En l'espèce, la mention manuscrite rédigée par M. [F] [I] stipule : "En me portant caution de Aquadome dans la limite de la somme de 92.950 euros (quatre vingt douze mille neuf cent cinquante euros) couvrant le paiement du principal, des intérêts et, le cas échéant, des pénalités ou intérêts de retard et pour la durée de 117 mois, je m'engage à rembourser au prêteur les sommes dues sur mes revenus et mes biens, si Aquadome n'y satisfait (satisfont) pas lui (elle) (eux) mêmes.
En renonçant au bénéfice de discussion défini à l'article 2298 du code civil et en m'obligeant solidairement avec Aquadome, je m'engage à rembourser le créancier sans pouvoir exiger qu'il poursuive préalablement aquadome."

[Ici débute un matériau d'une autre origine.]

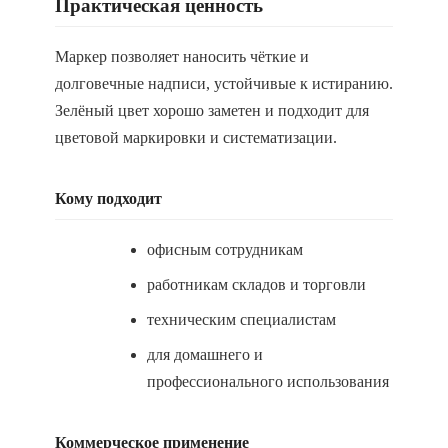
Практическая ценность
Маркер позволяет наносить чёткие и
долговечные надписи, устойчивые к истиранию.
Зелёный цвет хорошо заметен и подходит для
цветовой маркировки и систематизации.
Кому подходит
офисным сотрудникам
работникам складов и торговли
техническим специалистам
для домашнего и
профессионального использования
Коммерческое применение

M. [F] [I] reproche à la mention de ne pas être claire et compréhensible, dès lors que sont insérés entre parenthèse des pronoms.
Cependant, la rédaction de la mention manuscrite ne présente pas un caractère désordonné et confus rendant nécessaire son interprétation. L'emprunteur principal y est clairement identifié à quatre reprises, sans qu'il soit nécessaire de se référer à des éléments extérieurs à la mention.
Les pronoms et le verbe ajoutés sont matérialisés entre des parenthèses et il est tout à fait compréhensible que ces mots de la phrase sont destinés à être utilisés le cas échéant, en cas de pluralité de débiteurs, ce qui n'est pas le cas en l'espèce. Ces ajouts ne rendent pas la compréhension du texte difficile, ils ne sont pas de nature à modifier la portée ou le sens de la mention manuscrite, ni l'engagement de la caution. In fine, M. [F] [I] a nécessairement compris le sens et la portée de son engagement en rédigeant manuscritement cette clause.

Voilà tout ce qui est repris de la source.